Oil prices experienced a significant drop in early Asian trading on Thursday, falling by over 2%, as concerns surrounding a potential military escalation by the United States against Iran subsided. This decline follows statements from Washington suggesting a de-escalation in the response to recent protests within Iran, alleviating fears of military action and potential disruptions to oil supplies.
By 01:09 GMT, Brent crude futures had fallen by $1.67, or 2.5%, to $64.85 a barrel. West Texas Intermediate (WTI) crude futures also decreased, dropping $1.54, or 2.5%, to $60.48 a barrel. Both benchmarks had risen by over 1% during Wednesday’s settlement.
Analysts suggest that the downward pressure on prices stems from reduced expectations of a US military intervention in Iran.

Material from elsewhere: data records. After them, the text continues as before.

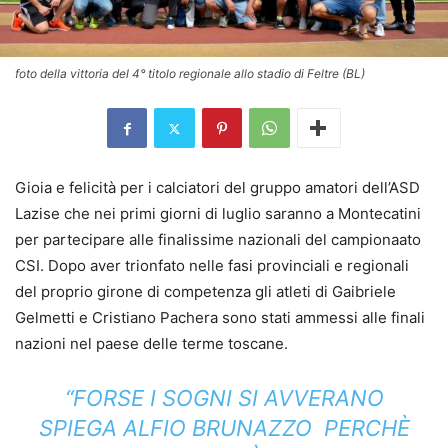
foto della vittoria del 4° titolo regionale allo stadio di Feltre (BL)
Gioia e felicità per i calciatori del gruppo amatori dell’ASD
Lazise che nei primi giorni di luglio saranno a Montecatini
per partecipare alle finalissime nazionali del campionaato
CSI. Dopo aver trionfato nelle fasi provinciali e regionali
del proprio girone di competenza gli atleti di Gaibriele
Gelmetti e Cristiano Pachera sono stati ammessi alle finali
nazioni nel paese delle terme toscane.
“FORSE I SOGNI SI AVVERANO
SPIEGA ALFIO BRUNAZZO ­ PERCHÈ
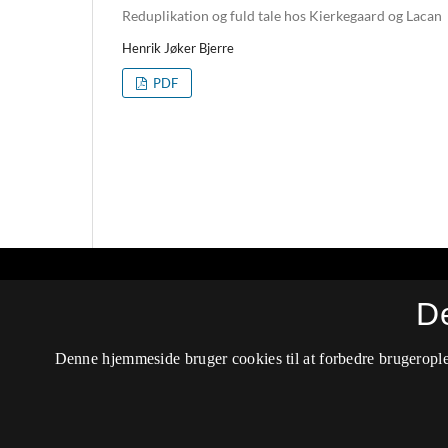
Reduplikation og fuld tale hos Kierkegaard og Lacan
Henrik Jøker Bjerre
PDF
Lamella - Tidsskrift for teoretisk psykoanal
D
ISSN 2445-8074 (Trykt)
Denne hjemmeside bruger cookies til at forbedre brugerople
ISSN 2596-769X (Online)
Tilgængelighedserklæring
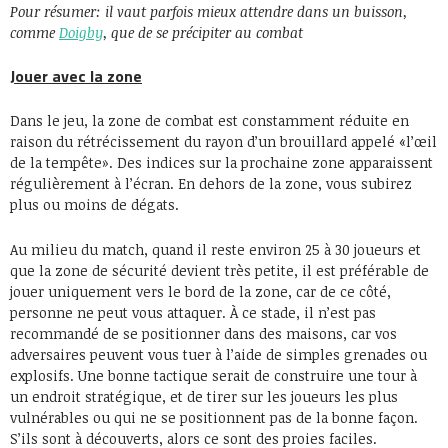
Pour résumer: il vaut parfois mieux attendre dans un buisson,
comme
Doigby
, que de se précipiter au combat
Jouer avec la zone
Dans le jeu, la zone de combat est constamment réduite en
raison du rétrécissement du rayon d’un brouillard appelé «l’œil
de la tempête». Des indices sur la prochaine zone apparaissent
régulièrement à l’écran. En dehors de la zone, vous subirez
plus ou moins de dégats.
Au milieu du match, quand il reste environ 25 à 30 joueurs et
que la zone de sécurité devient très petite, il est préférable de
jouer uniquement vers le bord de la zone, car de ce côté,
personne ne peut vous attaquer. À ce stade, il n’est pas
recommandé de se positionner dans des maisons, car vos
adversaires peuvent vous tuer à l’aide de simples grenades ou
explosifs. Une bonne tactique serait de construire une tour à
un endroit stratégique, et de tirer sur les joueurs les plus
vulnérables ou qui ne se positionnent pas de la bonne façon.
S’ils sont à découverts, alors ce sont des proies faciles.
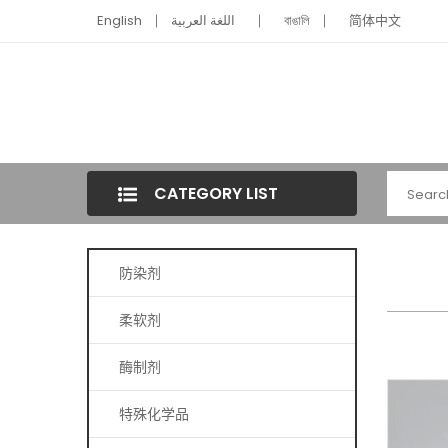
English
اللغة العربية
বাঙালি
简体中文
CATEGORY LIST
防染剂
柔软剂
酶制剂
特殊化学品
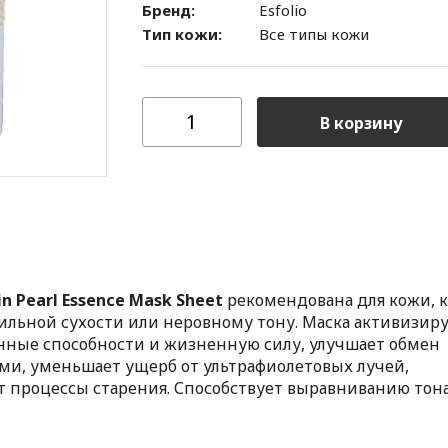
Бренд:
Esfolio
Тип кожи:
Все типы кожи
В корзину
kin Pearl Essence Mask Sheet
рекомендована для кожи, к
сильной сухости или неровному тону. Маска активизир
нные способности и жизненную силу, улучшает обмен
ами, уменьшает ущерб от ультрафиолетовых лучей,
т процессы старения. Способствует выравниванию тона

Furthermore, a larger-than-anticipated increase in US crude oil inventories has contributed to the price decline. US crude inventories reportedly reached 422.4 million barrels last week, exceeding forecasts that predicted a decrease of 1.7 million barrels.
The resumption of oil exports from Venezuela, after a period of decline due to US sanctions, has also added to the market’s supply pressures. The increase in Venezuelan exports is placing additional downward pressure on prices.
Looking ahead, OPEC forecasts a rise in oil demand in 2027, mirroring the growth rate observed this year. The organization also projects a near-perfect balance between supply and demand in 2026, indicating a period of relative market stability.